Nanoparticulate Mineralized Collagen Scaffolds Induce In Vivo Bone Regeneration Independent of Progenitor Cell Loading or Exogenous Growth Factor Stimulation

Purpose:  Current strategies for skeletal regeneration often require co-delivery of scaffold technologies, growth factors, and cellular material.  However, isolation and expansion of stem cells can be time consuming, costly, and requires an additional procedure for harvest. Further, the introduction of supraphysiologic doses of growth factors may result in untoward clinical side effects, warranting pursuit of alternative methods for stimulating osteogenesis. 

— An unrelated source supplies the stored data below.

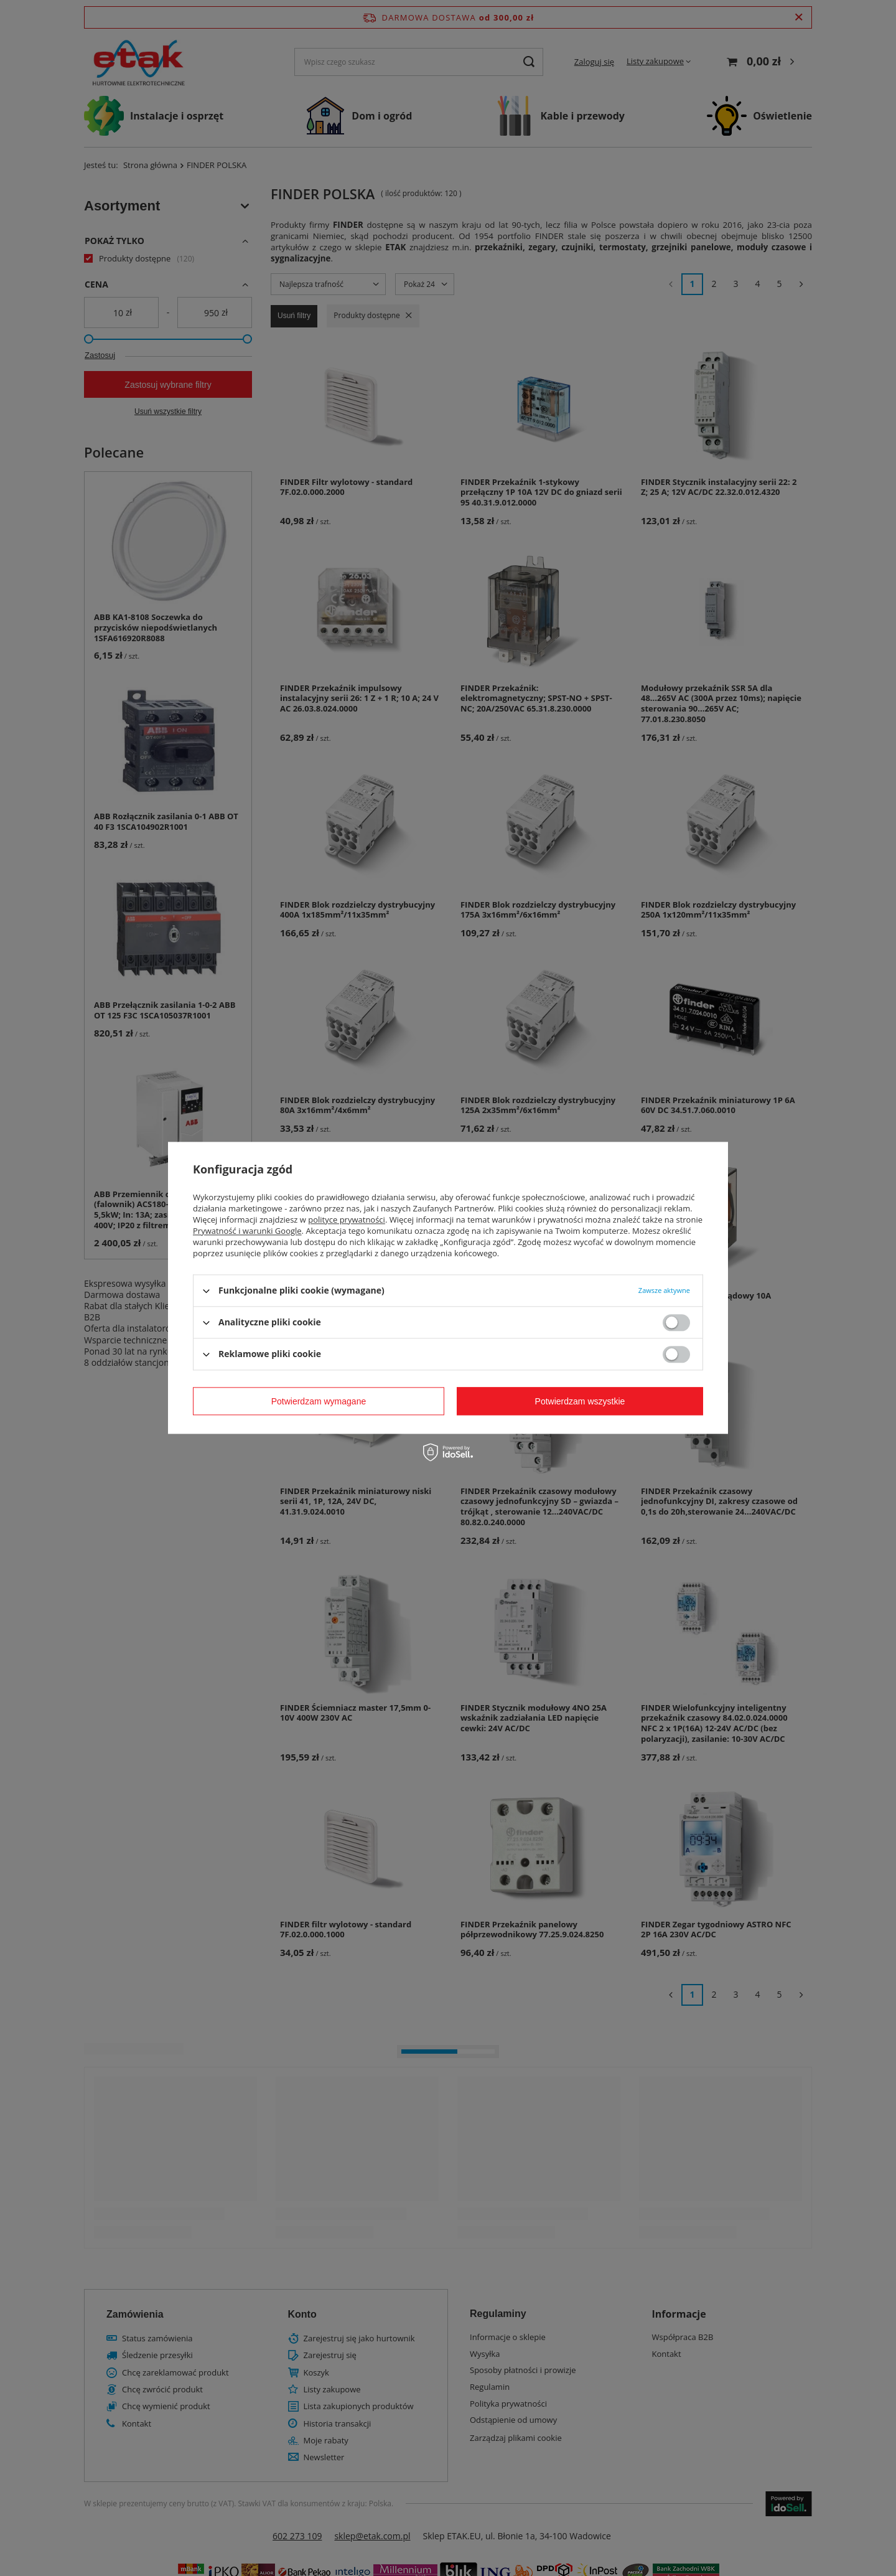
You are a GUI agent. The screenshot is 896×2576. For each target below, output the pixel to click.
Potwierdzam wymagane (318, 1401)
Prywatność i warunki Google (247, 1230)
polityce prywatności (346, 1219)
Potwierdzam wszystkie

Methods:  Primary rabbit bone marrow stromal cells (BMSCs) isolated from the iliac crest of New Zealand rabbits were differentiated on non-mineralized and nanoparticulate mineralized collagen glycosaminoglycan scaffolds in osteogenic differentiation medium.  Osteogenic gene expression, mineralization, and activation of intracellular signalling molecules were examined.  In vivostudies using scaffolds, scaffolds loaded ex vivo with BMSCs, and scaffolds loaded with BMSCs and BMP-2 were implanted in critical sized rabbit cranial defects and evaluated for bone healing after 12 weeks.  Gross, histologic, and radiographic examinations were performed on explanted skulls.

Results:  Nanoparticulate mineralized collagen glycosaminoglycan scaffolds (MC-GAG) induced activation of osteogenic gene expression and mineralization in vitro.  In vivo, MC-GAG induced healing of critical-sized rabbit cranial defects without addition of expanded stem cells or exogenous growth factors.  Bone healing correlated to activation of the canonical BMP receptor signalling and autogenous production of BMP-2 and -9 early and BMP-4 later during differentiation.

Conclusions: Nanoparticulate mineralized collagen glycosaminoglycan scaffolds may provide a novel growth factor-free and ex vivo progenitor cell culture-free implantable method for bone regeneration.